[Opening Listed entries section]

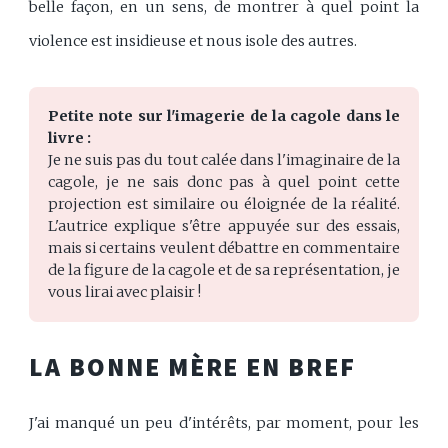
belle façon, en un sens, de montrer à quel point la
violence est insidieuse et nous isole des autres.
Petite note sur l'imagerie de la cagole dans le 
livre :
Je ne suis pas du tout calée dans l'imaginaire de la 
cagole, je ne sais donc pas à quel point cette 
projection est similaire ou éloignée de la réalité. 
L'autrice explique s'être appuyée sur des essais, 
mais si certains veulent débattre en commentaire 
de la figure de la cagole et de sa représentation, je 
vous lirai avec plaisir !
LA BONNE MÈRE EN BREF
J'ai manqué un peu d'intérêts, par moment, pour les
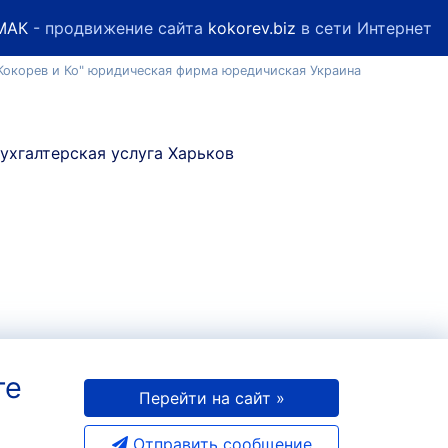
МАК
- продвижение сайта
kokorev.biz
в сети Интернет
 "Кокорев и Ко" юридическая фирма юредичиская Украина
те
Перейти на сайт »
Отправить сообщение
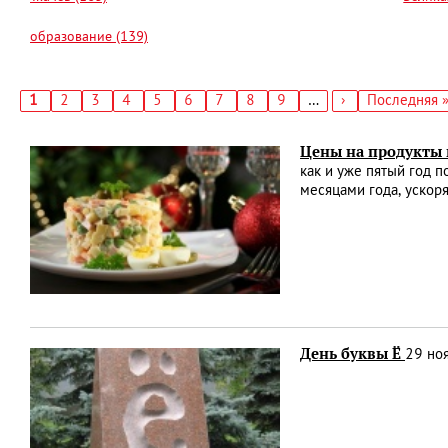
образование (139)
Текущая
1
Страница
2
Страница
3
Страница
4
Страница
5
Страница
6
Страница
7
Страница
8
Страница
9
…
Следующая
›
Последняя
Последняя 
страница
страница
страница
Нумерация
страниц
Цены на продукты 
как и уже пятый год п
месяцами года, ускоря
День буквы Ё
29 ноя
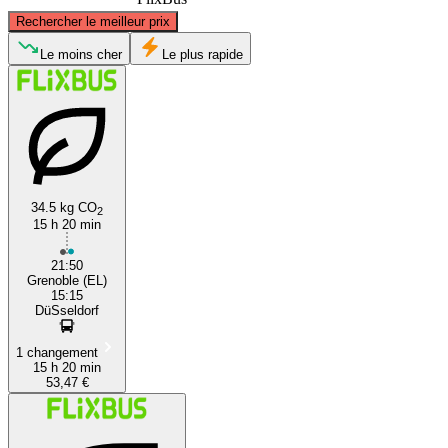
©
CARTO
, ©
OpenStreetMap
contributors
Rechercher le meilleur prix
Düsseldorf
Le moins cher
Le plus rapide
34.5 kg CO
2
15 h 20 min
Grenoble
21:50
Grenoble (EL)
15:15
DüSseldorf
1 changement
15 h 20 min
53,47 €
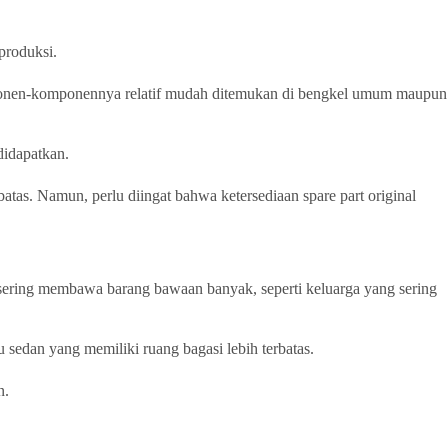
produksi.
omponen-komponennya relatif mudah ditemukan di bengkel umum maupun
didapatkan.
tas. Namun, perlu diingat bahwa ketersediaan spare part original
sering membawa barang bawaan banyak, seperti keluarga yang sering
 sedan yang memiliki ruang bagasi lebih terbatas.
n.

[Closing Listed entries section]

__What the exercise asks__. Your answer must be the lines above from the one holding "образование (139)" up to and including the one holding "Le plus rapide", exact and with no pictures.

__Solution to this task__.
образование (139)
Текущая
1
Страница
2
Страница
3
Страница
4
Страница
5
Страница
6
Страница
7
Страница
8
Страница
9
…
Следующая
›
Последняя
Последняя 
страница
страница
страница
Нумерация
страниц
Цены на продукты 
как и уже пятый год п
месяцами года, ускоря
День буквы Ё
29 ноя
©
CARTO
, ©
OpenStreetMap
contributors
Rechercher le meilleur prix
Düsseldorf
Le moins cher
Le plus rapide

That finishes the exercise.